If ever there is, they should call it Bluebeard. (A tale inspired by de Rais, who was, among other things, quite the dandy, and dyed his beard blue; though he never married even once.)

It’s actually the other way round. The reason why some of Murray’s interpretations seem so Wiccan is that those interpretations - which most historians now firmly reject - played a central role in the subsequent invention of Wicca.

Murray was certainly imposing her own ideas on the evidence, but, in fairness to her, those ideas were largely her own.

(OK, it’s a bit more complicated than that, as the whole idea of pagan survivals was very much a trendy one of the time, but there is no doubt that it was her own particular spin on it that then gets picked up by the first generation of Wiccans.)

It seems I have rarely been been so thoroughly incorrect on so many individual points as I have in this thread. I’m going to go and sit quietly in the corner now.
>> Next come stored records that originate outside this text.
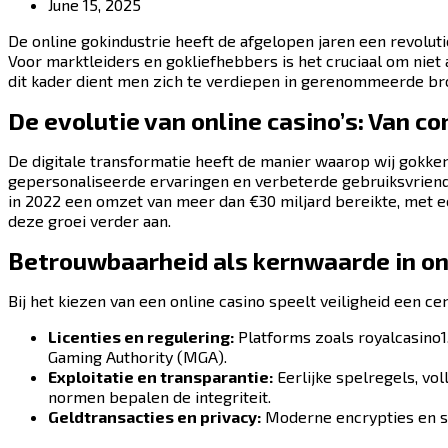
June 15, 2025
De online gokindustrie heeft de afgelopen jaren een revolu
Voor marktleiders en gokliefhebbers is het cruciaal om niet
dit kader dient men zich te verdiepen in gerenommeerde bro
De evolutie van online casino’s: Van co
De digitale transformatie heeft de manier waarop wij gokke
gepersonaliseerde ervaringen en verbeterde gebruiksvriende
in 2022 een omzet van meer dan €30 miljard bereikte, met een 
deze groei verder aan.
Betrouwbaarheid als kernwaarde in on
Bij het kiezen van een online casino speelt veiligheid een c
Licenties en regulering:
Platforms zoals royalcasino1
Gaming Authority (MGA).
Exploitatie en transparantie:
Eerlijke spelregels, vo
normen bepalen de integriteit.
Geldtransacties en privacy:
Moderne encrypties en st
I don’t know that there’s any evidence that Joan believed anything particularly heterodox. Even her assertion that saints and angels spoke to her, while odd, was within the Catholic mystical tradition. Some of Murray’s assertions seem to me to be silly. Joan’s trial was a big deal not because it was the “first great trial of strength between the old [paganism] and the new [Christianity] religions”. As pretty much everybody but Murray recognized, paganism was pretty much dead in 15th century France, the only thing left of it some folk religion and customs. Joan’s trial was a big deal because Joan was a big deal. She had pretty much singlehandedly resurrected the French cause, and even more than that, she had given it divine sanction. The English had discredit her visions or else admit that God wanted the Dauphin to win the war. That also explains why the French didn’t do anything to help her after she was caught. They couldn’t afford to be seen as supporting a witch.

And the idea that wearing men’s clothing was some sort of outward sign of Paganism, I have no idea where Murray is getting that from. She had worn men’s clothing on her trip to Chinon to disguise herself as a boy, because she had been afraid of being raped by Burgundian soldiers, and she wore men’s clothing in the prison (one of the things that got her burnt) because they had taken away all her other clothing and she had nothing to wear.

[shrug] So? The Gods work in mysterious ways.

Shakespeare sussed it:

Leslie Feinberg in Transgender Warriors put forth the theory that JdA was condemned for dressing male, i.e. being trans. This is in the context of Feinberg’s Marxist-inspired historical analysis that witchcraft as well as gender transgression were tied to peasant resistance against the political-economic establishment in the Middle Ages, and as late as the 19th century with the Luddite movement and the Molly Maguires. (Luddite has become a synonym for mere anti-technology, but in fact it was the first rebellion of the working class in the industrial revolution that produced the working class.) In the case of JdA, who seems to have been trans and who led armies of peasants against the powers that be, here was obviously a danger to the established order that had to be put down.